The first track had plain text files, usually with the license of the game, sometimes even artwork of the game, while the second track was an audio track, so when you insert a GD into a conventional CD player, a voice comes up reminding you now you need to insert the game on a Dreamcast to be able to play it. The layout of these discs made it impossible to dump.Įach disc had three different tracks, two of them were normal CD tracks readable by PCs, the last one (and biggest one) was the GD track and contained the game. These discs used the exact same technology as CDs, but differ in that the tracks are closer to each other, giving the disc approximately 1.2Gb of capacity. Just like the Gamecube, Wii and Wii U, the Dreamcast used a special type of discs called GD-Rom (Gigabyte Disc). Not only did the Dreamcast have security when booting burned CDs, it also had security on the official discs too. You can easily identify a Dreamcast revision by looking for the number 0/1/2 under it. Like I said above, the latest hardware revision of the Dreamcast still had Mil-CD code, but the playback of Mil-CD is disabled (much like the Ps3, which still has the ps2_emu, but disabled), this revision was v2 (there were three DC revisions: v0, v1 and v2) and you require a modchip to play burned games. This is similar to ESR on the Ps2, ESR patches the disc and tricks the Ps2 system into thinking the burned disc is a DVD-Video, instead of a Ps2 game. In other words, the dreamcast was able to boot these games because they posed as Mil-CD, instead of burned backups.

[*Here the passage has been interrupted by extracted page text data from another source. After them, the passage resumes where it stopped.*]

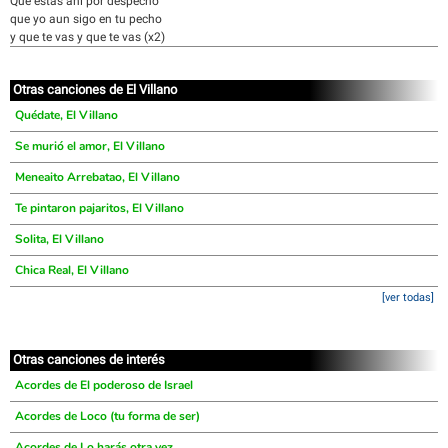
Que estas ahí por despecho
que yo aun sigo en tu pecho
y que te vas y que te vas (x2)
Otras canciones de El Villano
Quédate, El Villano
Se murió el amor, El Villano
Meneaito Arrebatao, El Villano
Te pintaron pajaritos, El Villano
Solita, El Villano
Chica Real, El Villano
[ver todas]
Otras canciones de interés
Acordes de El poderoso de Israel
Acordes de Loco (tu forma de ser)
Acordes de Lo harás otra vez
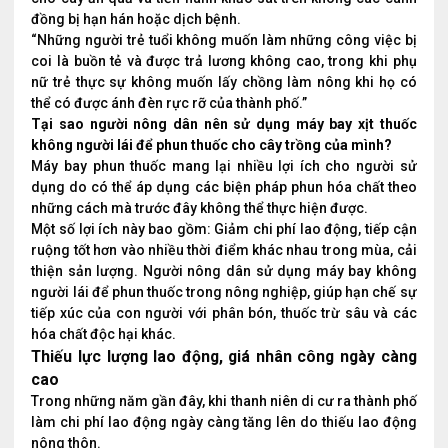
đồng bị hạn hán hoặc dịch bệnh.
“Những người trẻ tuổi không muốn làm những công việc bị
coi là buồn tẻ và được trả lương không cao, trong khi phụ
nữ trẻ thực sự không muốn lấy chồng làm nông khi họ có
thể có được ánh đèn rực rỡ của thành phố.”
Tại sao người nông dân nên sử dụng máy bay xịt thuốc
không người lái để phun thuốc cho cây trồng của mình?
Máy bay phun thuốc mang lại nhiều lợi ích cho người sử
dụng do có thể áp dụng các biện pháp phun hóa chất theo
những cách mà trước đây không thể thực hiện được.
Một số lợi ích này bao gồm: Giảm chi phí lao động, tiếp cận
ruộng tốt hơn vào nhiều thời điểm khác nhau trong mùa, cải
thiện sản lượng. Người nông dân sử dụng máy bay không
người lái để phun thuốc trong nông nghiệp, giúp hạn chế sự
tiếp xúc của con người với phân bón, thuốc trừ sâu và các
hóa chất độc hại khác.
Thiếu lực lượng lao động, giá nhân công ngày càng
cao
Trong những năm gần đây, khi thanh niên di cư ra thành phố
làm chi phí lao động ngày càng tăng lên do thiếu lao động
nông thôn.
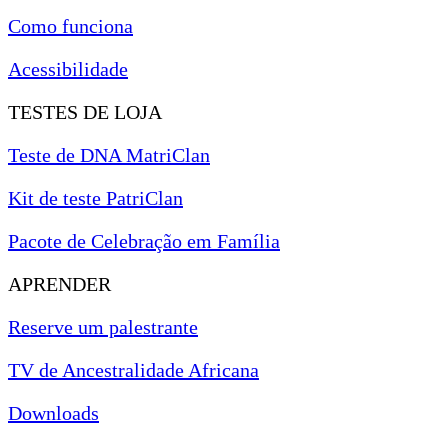
Como funciona
Acessibilidade
TESTES DE LOJA
Teste de DNA MatriClan
Kit de teste PatriClan
Pacote de Celebração em Família
APRENDER
Reserve um palestrante
TV de Ancestralidade Africana
Downloads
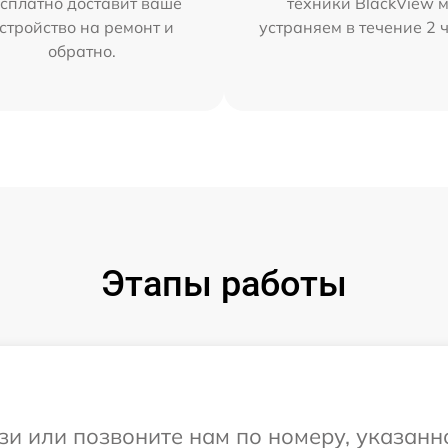
сплатно доставит ваше
техники BlackView 
стройство на ремонт и
устраняем в течение 2 
обратно.
Этапы работы
и или позвоните нам по номеру, указанн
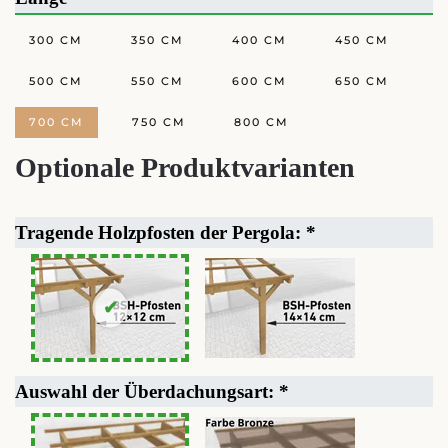
300 CM
350 CM
400 CM
450 CM
500 CM
550 CM
600 CM
650 CM
700 CM
750 CM
800 CM
Optionale Produktvarianten
Tragende Holzpfosten der Pergola:
*
Auswahl der Überdachungsart:
*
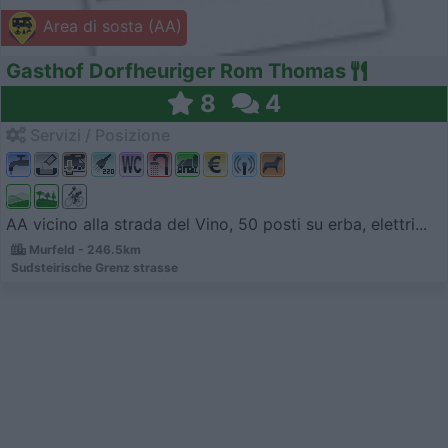
Area di sosta (AA)
Gasthof Dorfheuriger Rom Thomas
8
4
Servizi / Posizione
AA vicino alla strada del Vino, 50 posti su erba, elettri...
Murfeld - 246.5km
Sudsteirische Grenz strasse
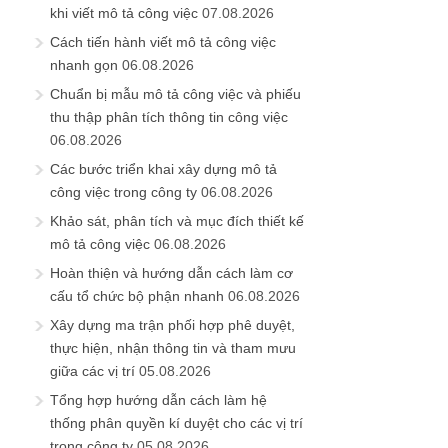
khi viết mô tả công việc
07.08.2026
Cách tiến hành viết mô tả công việc
nhanh gọn
06.08.2026
Chuẩn bị mẫu mô tả công việc và phiếu
thu thập phân tích thông tin công việc
06.08.2026
Các bước triển khai xây dựng mô tả
công việc trong công ty
06.08.2026
Khảo sát, phân tích và mục đích thiết kế
mô tả công việc
06.08.2026
Hoàn thiện và hướng dẫn cách làm cơ
cấu tổ chức bộ phận nhanh
06.08.2026
Xây dựng ma trận phối hợp phê duyệt,
thực hiện, nhận thông tin và tham mưu
giữa các vị trí
05.08.2026
Tổng hợp hướng dẫn cách làm hệ
thống phân quyền kí duyệt cho các vị trí
trong công ty
05.08.2026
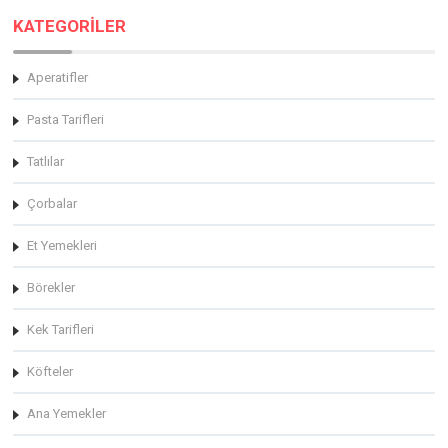
KATEGORİLER
Aperatifler
Pasta Tarifleri
Tatlılar
Çorbalar
Et Yemekleri
Börekler
Kek Tarifleri
Köfteler
Ana Yemekler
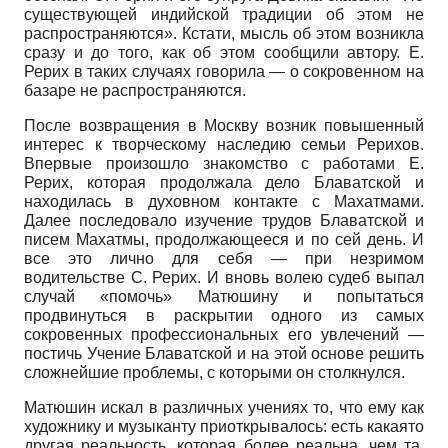
существующей индийской традиции об этом не
распространяются». Кстати, мысль об этом возникла
сразу и до того, как об этом сообщили автору. Е.
Рерих в таких случаях говорила — о сокровенном на
базаре не распространяются.
После возвращения в Москву возник повышенный
интерес к творческому наследию семьи Рерихов.
Впервые произошло знакомство с работами Е.
Рерих, которая продолжала дело Блаватской и
находилась в духовном контакте с Махатмами.
Далее последовало изучение трудов Блаватской и
писем Махатмы, продолжающееся и по сей день. И
все это лично для себя — при незримом
водительстве С. Рерих. И вновь волею судеб выпал
случай «помочь» Матюшину и попытаться
продвинуться в раскрытии одного из самых
сокровенных профессиональных его увлечений —
постичь Учение Блаватской и на этой основе решить
сложнейшие проблемы, с которыми он столкнулся.
Матюшин искал в различных учениях то, что ему как
художнику и музыканту приоткрывалось: есть какаято
другая реальность, которая более реальна, чем та,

The reason for this removal is because Mil-CD was used to fool the dreamcast into booting burned commercial games. But like I said, this feature was never officially used, as a matter of fact, it was disabled on latest versions of the Dreamcast.
SEGA DREAMCAST ROMS BURNING SOFTWARE
Mil-CD was system that Sega developed to add software contents to multimedia discs, for example, more advanced menus, browsers, amongst other apps. First, trying to load a 1:1 copy of a Dreamcast game will end in failure because the DC’s security system will detect it, so how did hackers managed to boot games? The answer lies in one of the Dreamcast’s many features that ended up unused due to the console’s short life: Mil CD.